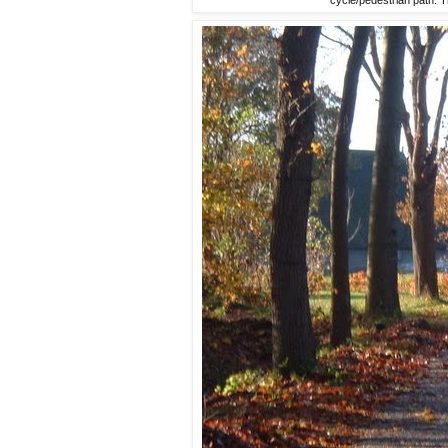
cycle/pedestrian path. T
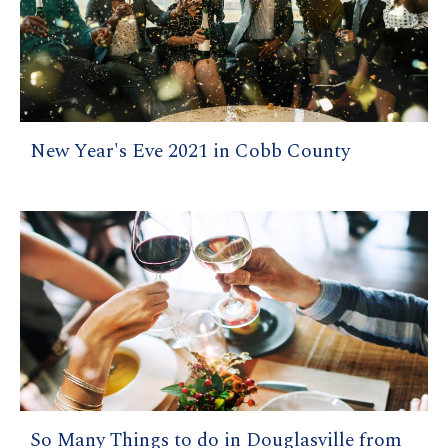
New Year's Eve 2021 in Cobb County
So Many Things to do in Douglasville from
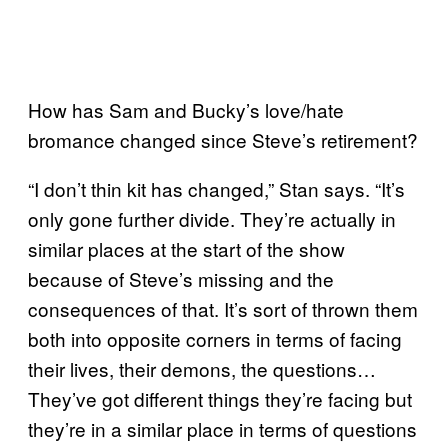
How has Sam and Bucky’s love/hate
bromance changed since Steve’s retirement?
“I don’t thin kit has changed,” Stan says. “It’s
only gone further divide. They’re actually in
similar places at the start of the show
because of Steve’s missing and the
consequences of that. It’s sort of thrown them
both into opposite corners in terms of facing
their lives, their demons, the questions…
They’ve got different things they’re facing but
they’re in a similar place in terms of questions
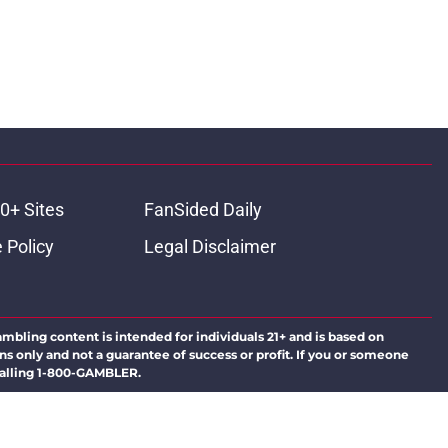
0+ Sites
FanSided Daily
 Policy
Legal Disclaimer
ambling content is intended for individuals 21+ and is based on
ns only and not a guarantee of success or profit. If you or someone
calling 1-800-GAMBLER.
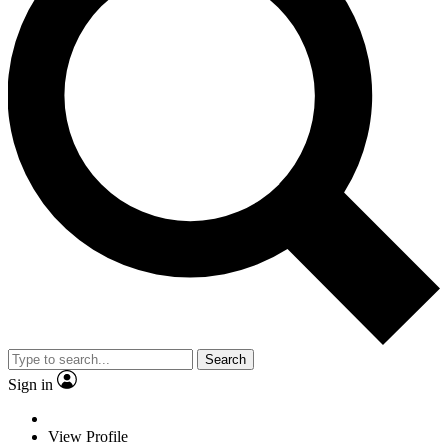
Search
Sign in
View Profile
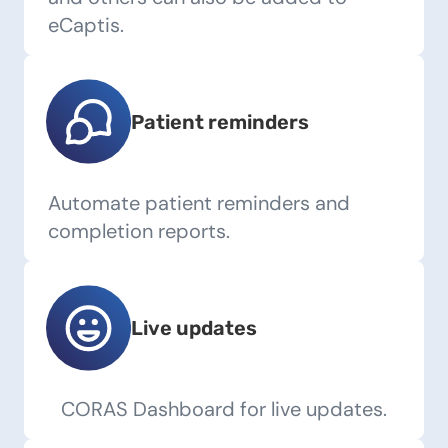
eCaptis.
Patient reminders
Automate patient reminders and
completion reports.
Live updates
CORAS Dashboard for live updates.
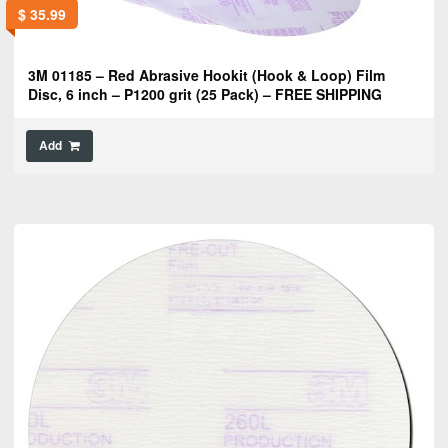
$
35.99
3M 01185 – Red Abrasive Hookit (Hook & Loop) Film
Disc, 6 inch – P1200 grit (25 Pack) – FREE SHIPPING
Add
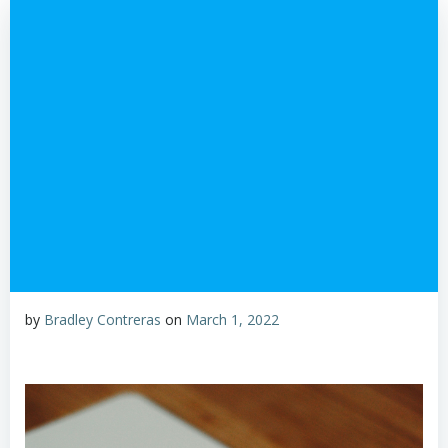
by
Bradley Contreras
on
March 1, 2022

· · · · · · ·

What is needed
The answer must be the lines from the first one in the records through the line containing "They’ve got different", copied exactly, with no pictures.

Written response
cycle/pedestrian path. T
New Year's Eve 2021 in Cobb County
So Many Things to do in Douglasville from
How has Sam and Bucky’s love/hate
bromance changed since Steve’s retirement?
“I don’t thin kit has changed,” Stan says. “It’s
only gone further divide. They’re actually in
similar places at the start of the show
because of Steve’s missing and the
consequences of that. It’s sort of thrown them
both into opposite corners in terms of facing
their lives, their demons, the questions…
They’ve got different things they’re facing but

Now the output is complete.